If he does.... I definitely wanna see pics.


----------



## Guest (Oct 25, 2002)

i sincerely hope that you were not referring to my spelling, being i spelt nothing wrong.


----------



## Seva (Jul 10, 2002)

thenissangod said:


> *i sincerely hope that you were not referring to my spelling, being i spelt nothing wrong. *


no, I was actually backing you up there, buddy.
and I was reffering to uNo.


----------



## Guest (Oct 29, 2002)

sorry seva.. i take back all the nasty things i was thinking about you. ill even take those pins out of the internet voodoo dolls i put your name on lol ok lame joke im sorry. i dont know whats wrong with me and i promise there was no voo doo doll so your safe my friend later


----------



## Seva (Jul 10, 2002)

thenissangod said:


> *sorry seva.. i take back all the nasty things i was thinking about you. ill even take those pins out of the internet voodoo dolls i put your name on lol ok lame joke im sorry. i dont know whats wrong with me and i promise there was no voo doo doll so your safe my friend later *


phew that would explain the pains...that or the hangover from yesterday...


----------



## Guest (Oct 30, 2002)

anyone really know why the skyling isnt here ?


----------



## Seva (Jul 10, 2002)

Benjigil said:


> *anyone really know why the skyling isnt here ? *


anyone really know what the skyling is?


----------



## Spec V Tuner (Nov 8, 2002)

chimmike said:


> *lol, the poor newbie got own3d *


you'll get owned some day....you don't even have 200 post yet. (Hey I just registered but I know about motorex!)


----------



## Seva (Jul 10, 2002)

Spec V Tuner said:


> *you'll get owned some day....you don't even have 200 post yet. (Hey I just registered but I know about motorex!) *


he's pretty active on b15sentra.net and a lot of people from there know people from here and these are relatively new boards, so that's what he meant i think.


----------



## Spec V Tuner (Nov 8, 2002)

i know he's on b15. He's in my car club.
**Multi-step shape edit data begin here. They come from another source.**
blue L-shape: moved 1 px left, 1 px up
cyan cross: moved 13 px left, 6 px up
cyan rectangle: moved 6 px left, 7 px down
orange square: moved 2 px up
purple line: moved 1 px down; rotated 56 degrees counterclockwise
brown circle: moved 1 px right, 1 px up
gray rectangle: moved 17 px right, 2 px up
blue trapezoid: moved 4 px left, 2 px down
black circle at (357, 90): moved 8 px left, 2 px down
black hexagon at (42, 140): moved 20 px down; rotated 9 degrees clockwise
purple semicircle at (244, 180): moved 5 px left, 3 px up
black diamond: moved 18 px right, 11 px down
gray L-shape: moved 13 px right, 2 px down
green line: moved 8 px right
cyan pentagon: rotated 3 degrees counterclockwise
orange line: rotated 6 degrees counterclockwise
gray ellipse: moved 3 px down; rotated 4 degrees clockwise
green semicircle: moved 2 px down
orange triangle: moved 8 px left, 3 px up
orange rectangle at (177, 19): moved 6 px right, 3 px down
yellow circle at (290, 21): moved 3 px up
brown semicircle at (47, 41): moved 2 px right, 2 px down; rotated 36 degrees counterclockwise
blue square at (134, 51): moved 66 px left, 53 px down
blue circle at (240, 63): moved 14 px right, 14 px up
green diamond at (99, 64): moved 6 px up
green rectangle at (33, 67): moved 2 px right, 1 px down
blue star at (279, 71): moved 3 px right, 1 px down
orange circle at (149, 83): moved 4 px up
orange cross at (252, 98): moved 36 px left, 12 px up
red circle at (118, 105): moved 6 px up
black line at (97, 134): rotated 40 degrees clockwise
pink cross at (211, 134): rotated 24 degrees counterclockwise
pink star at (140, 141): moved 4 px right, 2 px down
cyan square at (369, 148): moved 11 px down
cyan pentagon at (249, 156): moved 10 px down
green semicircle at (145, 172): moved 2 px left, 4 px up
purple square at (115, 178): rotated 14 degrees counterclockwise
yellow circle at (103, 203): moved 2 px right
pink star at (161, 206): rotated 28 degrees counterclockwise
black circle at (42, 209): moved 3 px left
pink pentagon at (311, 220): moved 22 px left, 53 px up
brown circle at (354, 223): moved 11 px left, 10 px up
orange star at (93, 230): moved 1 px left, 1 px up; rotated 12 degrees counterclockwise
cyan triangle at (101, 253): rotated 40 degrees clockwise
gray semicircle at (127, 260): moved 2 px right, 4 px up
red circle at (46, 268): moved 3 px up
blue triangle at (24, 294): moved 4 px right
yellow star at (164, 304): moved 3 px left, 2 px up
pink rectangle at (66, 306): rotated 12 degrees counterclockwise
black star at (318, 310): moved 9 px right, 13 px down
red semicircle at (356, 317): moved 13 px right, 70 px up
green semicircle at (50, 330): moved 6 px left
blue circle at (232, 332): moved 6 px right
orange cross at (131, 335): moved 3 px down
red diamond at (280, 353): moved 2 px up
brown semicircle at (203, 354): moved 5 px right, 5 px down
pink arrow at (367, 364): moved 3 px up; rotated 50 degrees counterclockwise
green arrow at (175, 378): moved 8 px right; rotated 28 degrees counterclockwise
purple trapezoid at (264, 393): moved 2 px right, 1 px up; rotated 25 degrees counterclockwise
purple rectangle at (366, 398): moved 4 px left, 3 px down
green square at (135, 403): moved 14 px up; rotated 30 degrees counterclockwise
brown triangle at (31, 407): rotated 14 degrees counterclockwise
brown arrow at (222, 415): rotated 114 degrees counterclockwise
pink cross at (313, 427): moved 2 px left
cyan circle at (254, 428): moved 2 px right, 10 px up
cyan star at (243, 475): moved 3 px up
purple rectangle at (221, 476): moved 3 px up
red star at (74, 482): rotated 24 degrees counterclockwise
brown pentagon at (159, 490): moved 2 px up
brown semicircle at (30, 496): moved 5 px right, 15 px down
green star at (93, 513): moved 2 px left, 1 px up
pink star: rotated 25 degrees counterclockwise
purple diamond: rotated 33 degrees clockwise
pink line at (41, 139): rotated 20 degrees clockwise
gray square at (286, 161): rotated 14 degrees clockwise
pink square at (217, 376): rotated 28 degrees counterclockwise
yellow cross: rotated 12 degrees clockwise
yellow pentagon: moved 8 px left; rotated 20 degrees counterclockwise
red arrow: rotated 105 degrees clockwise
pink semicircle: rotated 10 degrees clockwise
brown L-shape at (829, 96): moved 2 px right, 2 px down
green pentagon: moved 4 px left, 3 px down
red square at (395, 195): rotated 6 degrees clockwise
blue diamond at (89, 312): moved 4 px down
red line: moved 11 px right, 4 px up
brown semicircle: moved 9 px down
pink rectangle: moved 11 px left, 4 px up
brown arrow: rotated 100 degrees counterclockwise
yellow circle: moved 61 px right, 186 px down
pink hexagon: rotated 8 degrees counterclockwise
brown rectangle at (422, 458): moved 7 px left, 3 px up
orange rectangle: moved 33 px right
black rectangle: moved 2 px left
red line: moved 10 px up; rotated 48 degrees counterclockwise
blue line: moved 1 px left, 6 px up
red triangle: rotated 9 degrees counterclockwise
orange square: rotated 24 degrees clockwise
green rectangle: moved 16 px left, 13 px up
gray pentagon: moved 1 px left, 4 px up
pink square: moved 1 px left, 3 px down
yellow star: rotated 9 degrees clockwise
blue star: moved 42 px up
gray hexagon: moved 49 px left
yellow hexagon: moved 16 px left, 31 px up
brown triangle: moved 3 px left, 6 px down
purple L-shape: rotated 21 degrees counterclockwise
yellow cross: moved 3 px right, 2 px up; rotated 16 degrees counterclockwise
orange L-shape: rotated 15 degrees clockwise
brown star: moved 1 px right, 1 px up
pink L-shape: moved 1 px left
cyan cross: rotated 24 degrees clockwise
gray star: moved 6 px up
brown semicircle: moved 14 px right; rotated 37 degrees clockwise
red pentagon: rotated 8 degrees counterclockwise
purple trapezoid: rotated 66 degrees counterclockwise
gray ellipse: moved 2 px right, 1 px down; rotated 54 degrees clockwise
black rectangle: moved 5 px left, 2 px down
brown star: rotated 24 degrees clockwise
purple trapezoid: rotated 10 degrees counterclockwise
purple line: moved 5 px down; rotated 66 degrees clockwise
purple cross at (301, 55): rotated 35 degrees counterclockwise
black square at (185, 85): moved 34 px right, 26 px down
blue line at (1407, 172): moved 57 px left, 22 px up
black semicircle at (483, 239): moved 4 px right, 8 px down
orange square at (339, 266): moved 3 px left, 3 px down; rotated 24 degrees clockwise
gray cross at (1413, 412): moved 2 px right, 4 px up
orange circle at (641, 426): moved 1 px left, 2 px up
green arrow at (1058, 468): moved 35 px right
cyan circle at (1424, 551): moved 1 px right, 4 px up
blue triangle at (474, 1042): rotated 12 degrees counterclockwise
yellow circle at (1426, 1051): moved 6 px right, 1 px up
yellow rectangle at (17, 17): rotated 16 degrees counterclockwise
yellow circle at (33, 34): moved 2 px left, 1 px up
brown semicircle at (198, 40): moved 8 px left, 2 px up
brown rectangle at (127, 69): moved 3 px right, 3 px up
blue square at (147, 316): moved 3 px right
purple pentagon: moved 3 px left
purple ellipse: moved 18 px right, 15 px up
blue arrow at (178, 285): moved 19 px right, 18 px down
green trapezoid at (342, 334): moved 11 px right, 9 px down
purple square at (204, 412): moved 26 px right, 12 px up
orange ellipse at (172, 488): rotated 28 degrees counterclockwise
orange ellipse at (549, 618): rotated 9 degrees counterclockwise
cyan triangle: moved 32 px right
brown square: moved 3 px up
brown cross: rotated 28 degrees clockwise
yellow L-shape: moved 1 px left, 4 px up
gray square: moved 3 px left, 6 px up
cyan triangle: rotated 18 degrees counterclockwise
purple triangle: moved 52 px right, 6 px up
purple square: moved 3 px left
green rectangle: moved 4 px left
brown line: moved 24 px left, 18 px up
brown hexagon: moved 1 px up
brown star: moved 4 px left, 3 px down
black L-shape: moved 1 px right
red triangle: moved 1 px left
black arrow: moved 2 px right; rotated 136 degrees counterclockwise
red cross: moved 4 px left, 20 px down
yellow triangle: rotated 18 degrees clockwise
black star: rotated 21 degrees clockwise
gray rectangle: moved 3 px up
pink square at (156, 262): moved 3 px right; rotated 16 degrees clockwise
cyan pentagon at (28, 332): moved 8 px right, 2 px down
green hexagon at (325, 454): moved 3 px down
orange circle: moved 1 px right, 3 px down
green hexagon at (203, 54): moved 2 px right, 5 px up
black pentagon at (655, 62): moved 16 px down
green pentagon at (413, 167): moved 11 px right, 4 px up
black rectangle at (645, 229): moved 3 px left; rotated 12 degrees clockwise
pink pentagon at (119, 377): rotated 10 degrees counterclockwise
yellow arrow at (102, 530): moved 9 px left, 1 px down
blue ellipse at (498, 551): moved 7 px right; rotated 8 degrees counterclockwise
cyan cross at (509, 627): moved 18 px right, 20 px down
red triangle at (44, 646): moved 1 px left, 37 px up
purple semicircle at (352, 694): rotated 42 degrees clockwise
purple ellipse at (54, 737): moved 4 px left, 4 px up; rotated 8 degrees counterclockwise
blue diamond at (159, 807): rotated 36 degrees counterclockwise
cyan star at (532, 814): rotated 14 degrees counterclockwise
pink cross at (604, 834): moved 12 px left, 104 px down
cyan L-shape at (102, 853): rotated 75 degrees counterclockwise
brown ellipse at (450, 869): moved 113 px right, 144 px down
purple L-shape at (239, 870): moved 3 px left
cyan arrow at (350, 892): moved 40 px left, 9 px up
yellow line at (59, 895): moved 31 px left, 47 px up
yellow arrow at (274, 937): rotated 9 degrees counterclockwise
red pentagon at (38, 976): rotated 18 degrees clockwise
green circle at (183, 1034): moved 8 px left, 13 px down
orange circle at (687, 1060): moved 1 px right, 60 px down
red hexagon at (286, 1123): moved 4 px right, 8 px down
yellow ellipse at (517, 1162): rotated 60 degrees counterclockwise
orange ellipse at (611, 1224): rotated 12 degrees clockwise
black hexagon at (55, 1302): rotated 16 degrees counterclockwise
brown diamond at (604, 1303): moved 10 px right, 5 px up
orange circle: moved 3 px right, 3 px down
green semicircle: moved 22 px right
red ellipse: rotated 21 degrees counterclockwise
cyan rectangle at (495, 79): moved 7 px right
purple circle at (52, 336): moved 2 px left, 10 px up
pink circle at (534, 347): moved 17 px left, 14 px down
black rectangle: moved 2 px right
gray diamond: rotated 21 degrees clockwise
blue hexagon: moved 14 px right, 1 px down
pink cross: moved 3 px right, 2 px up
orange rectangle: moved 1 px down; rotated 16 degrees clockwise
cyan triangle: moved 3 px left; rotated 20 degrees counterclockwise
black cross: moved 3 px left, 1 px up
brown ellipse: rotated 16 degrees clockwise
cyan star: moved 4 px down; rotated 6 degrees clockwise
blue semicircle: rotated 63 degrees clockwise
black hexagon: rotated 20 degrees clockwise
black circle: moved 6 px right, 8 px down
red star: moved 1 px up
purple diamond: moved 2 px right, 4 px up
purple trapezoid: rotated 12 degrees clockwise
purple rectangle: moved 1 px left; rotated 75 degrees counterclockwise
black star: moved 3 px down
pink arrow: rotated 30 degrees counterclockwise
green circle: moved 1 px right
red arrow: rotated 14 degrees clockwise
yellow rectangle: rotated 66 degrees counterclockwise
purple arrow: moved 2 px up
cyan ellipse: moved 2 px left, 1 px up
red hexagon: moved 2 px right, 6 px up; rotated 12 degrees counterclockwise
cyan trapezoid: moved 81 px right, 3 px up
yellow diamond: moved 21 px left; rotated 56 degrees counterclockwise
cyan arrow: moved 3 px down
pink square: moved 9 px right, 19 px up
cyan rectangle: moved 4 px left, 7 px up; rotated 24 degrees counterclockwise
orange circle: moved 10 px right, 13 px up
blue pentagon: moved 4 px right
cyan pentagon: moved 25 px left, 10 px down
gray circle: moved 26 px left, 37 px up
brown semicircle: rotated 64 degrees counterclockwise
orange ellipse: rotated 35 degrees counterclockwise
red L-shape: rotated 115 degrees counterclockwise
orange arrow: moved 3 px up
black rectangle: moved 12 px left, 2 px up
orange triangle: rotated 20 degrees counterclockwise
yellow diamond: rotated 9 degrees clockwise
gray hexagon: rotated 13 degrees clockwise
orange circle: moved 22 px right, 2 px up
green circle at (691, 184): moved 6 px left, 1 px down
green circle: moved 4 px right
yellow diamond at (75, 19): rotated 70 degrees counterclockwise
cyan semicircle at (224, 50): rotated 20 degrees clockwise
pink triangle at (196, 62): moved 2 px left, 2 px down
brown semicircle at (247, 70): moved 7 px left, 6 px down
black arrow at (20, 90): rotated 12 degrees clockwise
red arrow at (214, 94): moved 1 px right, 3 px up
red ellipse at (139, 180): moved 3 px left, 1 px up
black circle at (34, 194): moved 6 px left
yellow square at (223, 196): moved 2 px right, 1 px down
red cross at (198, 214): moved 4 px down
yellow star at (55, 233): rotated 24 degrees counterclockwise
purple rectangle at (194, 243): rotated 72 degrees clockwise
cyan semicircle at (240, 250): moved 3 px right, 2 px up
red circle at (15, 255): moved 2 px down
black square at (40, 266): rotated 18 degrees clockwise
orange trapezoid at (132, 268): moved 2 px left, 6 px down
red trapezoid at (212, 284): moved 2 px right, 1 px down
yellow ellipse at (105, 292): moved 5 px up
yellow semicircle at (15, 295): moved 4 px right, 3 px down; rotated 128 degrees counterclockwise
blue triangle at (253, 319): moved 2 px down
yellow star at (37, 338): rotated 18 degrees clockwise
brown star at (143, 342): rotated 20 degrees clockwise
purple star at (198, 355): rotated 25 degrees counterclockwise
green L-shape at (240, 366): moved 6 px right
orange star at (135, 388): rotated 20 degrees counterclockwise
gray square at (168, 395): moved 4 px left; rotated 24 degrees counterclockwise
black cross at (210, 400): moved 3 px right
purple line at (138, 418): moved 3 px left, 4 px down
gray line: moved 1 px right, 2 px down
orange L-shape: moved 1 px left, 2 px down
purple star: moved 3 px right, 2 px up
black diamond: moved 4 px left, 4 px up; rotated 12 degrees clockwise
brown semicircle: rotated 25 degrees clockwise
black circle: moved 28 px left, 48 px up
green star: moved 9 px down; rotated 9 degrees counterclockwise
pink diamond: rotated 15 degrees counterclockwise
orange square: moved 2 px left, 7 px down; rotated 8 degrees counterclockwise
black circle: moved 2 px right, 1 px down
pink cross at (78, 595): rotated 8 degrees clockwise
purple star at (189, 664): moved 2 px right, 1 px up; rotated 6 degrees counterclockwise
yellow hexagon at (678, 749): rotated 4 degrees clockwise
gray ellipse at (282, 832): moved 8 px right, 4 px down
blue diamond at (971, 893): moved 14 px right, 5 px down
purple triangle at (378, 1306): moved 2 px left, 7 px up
I know him personally, I was just trying to rag him.


----------



## tsi200sx (Nov 8, 2002)

Too bad there's no such thing as a 1985 200SX SE. Only 87 and 88, if you're talking S12's.


----------



## dry (Oct 21, 2002)

I know I'll never be own3d.... except maybe for posting this.


----------



## chimmike (Oct 17, 2002)

Spec V Tuner said:


> *you'll get owned some day....you don't even have 200 post yet. (Hey I just registered but I know about motorex!) *


don't make me fly down there and smack you po boy!


----------



## Spec V Tuner (Nov 8, 2002)

fly? is your car broke?


----------



## chimmike (Oct 17, 2002)

no I'm just saying I could jump in a plane and fly myself down there to smack you, that I don't need to drive =)


----------



## Spec V Tuner (Nov 8, 2002)

ahh...hey we need to start a thread on here about the club. Maybe we could find a 350 in florida that would want to join.


----------



## chimmike (Oct 17, 2002)

go for it.


----------



## Spec V Tuner (Nov 8, 2002)

ok i'll get to it at some point


----------